The Melody
- Interactive map of The Melody
- Address: 106 French Street New Brunswick, New Jersey, US
- Location: Between Plum and Prospect
- Coordinates: 40°29′37″N 74°27′4″W﻿ / ﻿40.49361°N 74.45111°W
- Type: Music venue, dance club
- Events: Alternative rock, goth, New Wave, electronic music, punk, post punk, house, hip-hop and emo

Construction
- Opened: March 1981; 45 years ago
- Closed: 2001; 25 years ago

= Melody Bar =

The Melody Bar was a live music and dance club on French Street in the 1980s and 1990s in New Brunswick, New Jersey.

==Background==
The venue, formerly a neighborhood bar serving the large midcentury New Brunswick Hungarian community, was opened in March 1981 by Cal Levine and Steve Flaks. The duo kept the name, Melody, after the daughter of the former Hungarian-American family owners.

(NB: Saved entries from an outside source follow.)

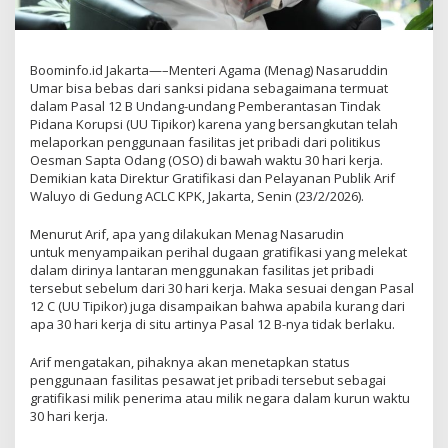
Boominfo.id Jakarta—–Menteri Agama (Menag) Nasaruddin
Umar bisa bebas dari sanksi pidana sebagaimana termuat
dalam Pasal 12 B Undang-undang Pemberantasan Tindak
Pidana Korupsi (UU Tipikor) karena yang bersangkutan telah
melaporkan penggunaan fasilitas jet pribadi dari politikus
Oesman Sapta Odang (OSO) di bawah waktu 30 hari kerja.
Demikian kata Direktur Gratifikasi dan Pelayanan Publik Arif
Waluyo di Gedung ACLC KPK, Jakarta, Senin (23/2/2026).
Menurut Arif, apa yang dilakukan Menag Nasarudin
untuk menyampaikan perihal dugaan gratifikasi yang melekat
dalam dirinya lantaran menggunakan fasilitas jet pribadi
tersebut sebelum dari 30 hari kerja. Maka sesuai dengan Pasal
12 C (UU Tipikor) juga disampaikan bahwa apabila kurang dari
apa 30 hari kerja di situ artinya Pasal 12 B-nya tidak berlaku.
Arif mengatakan, pihaknya akan menetapkan status
penggunaan fasilitas pesawat jet pribadi tersebut sebagai
gratifikasi milik penerima atau milik negara dalam kurun waktu
30 hari kerja.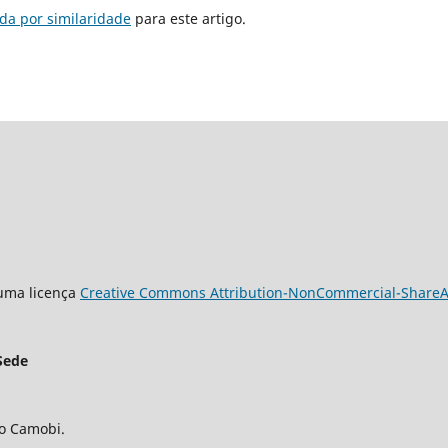
da por similaridade
para este artigo.
 uma licença
Creative Commons Attribution-NonCommercial-ShareAli
Sede
ro Camobi.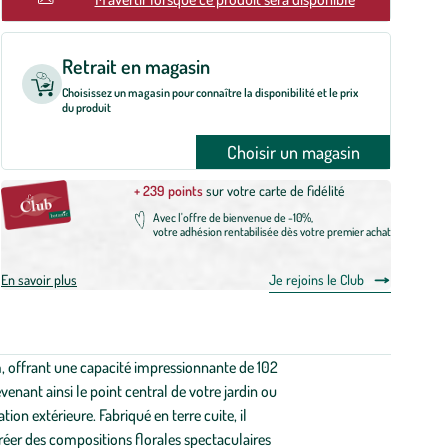
Retrait en magasin
Choisissez un magasin pour connaître la disponibilité et le prix
du produit
Choisir un magasin
+ 239 points
sur votre carte de fidélité
Avec l'offre de bienvenue de -10%,
votre adhésion rentabilisée dès votre premier achat
En savoir plus
Je rejoins le Club
m, offrant une capacité impressionnante de 102
evenant ainsi le point central de votre jardin ou
on extérieure. Fabriqué en terre cuite, il
réer des compositions florales spectaculaires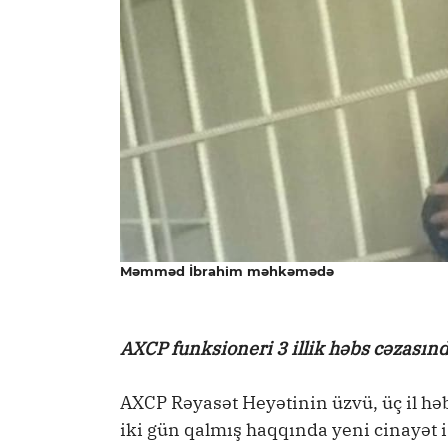
Məmməd İbrahim məhkəmədə
AXCP funksioneri 3 illik həbs cəzasınd
AXCP Rəyasət Heyətinin üzvü, üç il h
iki gün qalmış haqqında yeni cinayət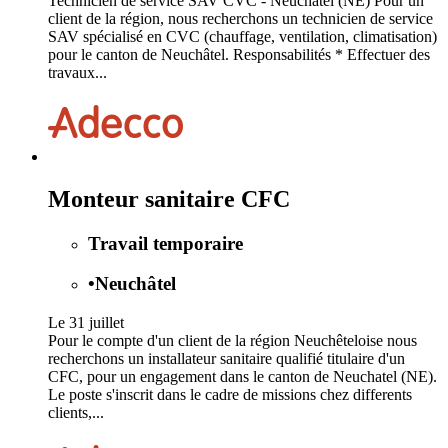
Technicien de service SAV CVC - Neuchâtel (NE) Pour un
client de la région, nous recherchons un technicien de service
SAV spécialisé en CVC (chauffage, ventilation, climatisation)
pour le canton de Neuchâtel. Responsabilités * Effectuer des
travaux...
Monteur sanitaire CFC
Travail temporaire
•
Neuchâtel
Le 31 juillet
Pour le compte d'un client de la région Neuchêteloise nous
recherchons un installateur sanitaire qualifié titulaire d'un
CFC, pour un engagement dans le canton de Neuchatel (NE).
Le poste s'inscrit dans le cadre de missions chez differents
clients,...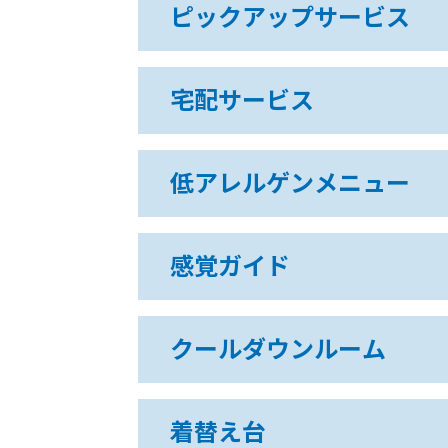
ピックアップサービス
宅配サービス
低アレルゲンメニュー
感覚ガイド
クールダウンルーム
着替え台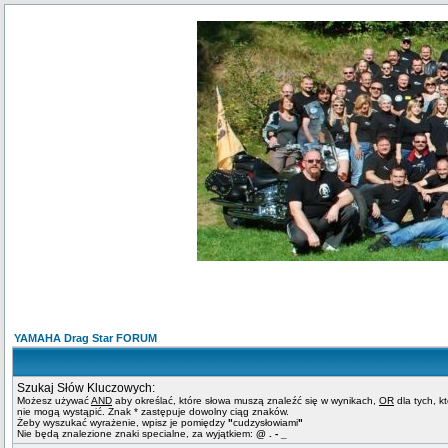
YAMAHA Drag Star FORUM
Szukaj Słów Kluczowych:
Możesz używać
AND
aby określać, które słowa muszą znaleźć się w wynikach,
OR
dla tych, k
nie mogą wystąpić. Znak * zastępuje dowolny ciąg znaków.
Żeby wyszukać wyrażenie, wpisz je pomiędzy
"
cudzysłowiami
"
Nie będą znalezione znaki specialne, za wyjątkiem:
@ . - _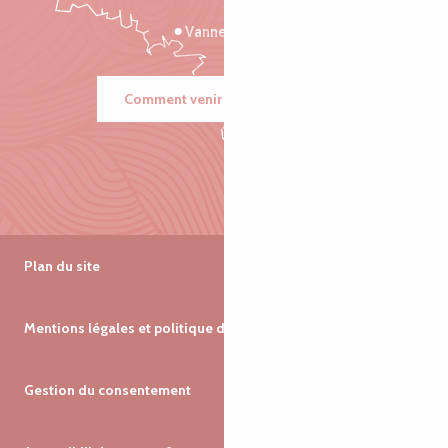
Vannes
Comment venir ?
Plan du site
Mentions légales et politique de confidentialité
Gestion du consentement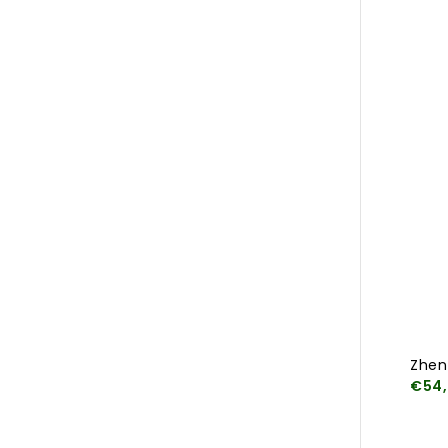
Zhen
€54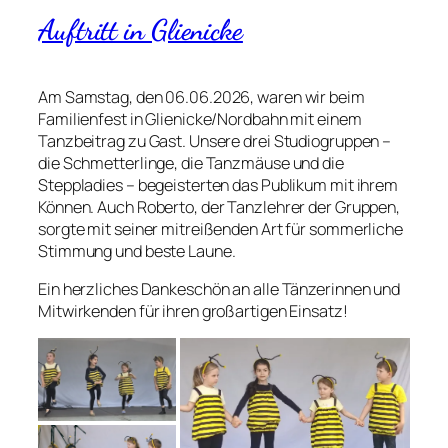
Auftritt in Glienicke
Am Samstag, den 06.06.2026, waren wir beim
Familienfest in Glienicke/Nordbahn mit einem
Tanzbeitrag zu Gast. Unsere drei Studiogruppen –
die Schmetterlinge, die Tanzmäuse und die
Steppladies – begeisterten das Publikum mit ihrem
Können. Auch Roberto, der Tanzlehrer der Gruppen,
sorgte mit seiner mitreißenden Art für sommerliche
Stimmung und beste Laune.
Ein herzliches Dankeschön an alle Tänzerinnen und
Mitwirkenden für ihren großartigen Einsatz!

The Melody rapidly became a hot spot for artists and musicians in the region.
The music played and performed at the Melody Bar tended towards alternative rock, goth, punk, New Wave and post punk. DJs spun tracks by bands like The Smiths, The Cure, and Depeche Mode, as well as played genres like dance, house, electronica, and hip-hop on its small dance floor.

The venue drew individuals from the art and music communities in and outside of New Brunswick like Miles Hunt of the Wonder Stuff,
Mick Jones of the Clash, and Beat Generation poet Gregory Corso. In its later years it served as a performance venue for post-hardcore and emo bands such as Thursday

MTV late-night alternative-music television presenter and local radio personality Matt Pinfield deejayed at the club prior to MTV, drawing packed crowds.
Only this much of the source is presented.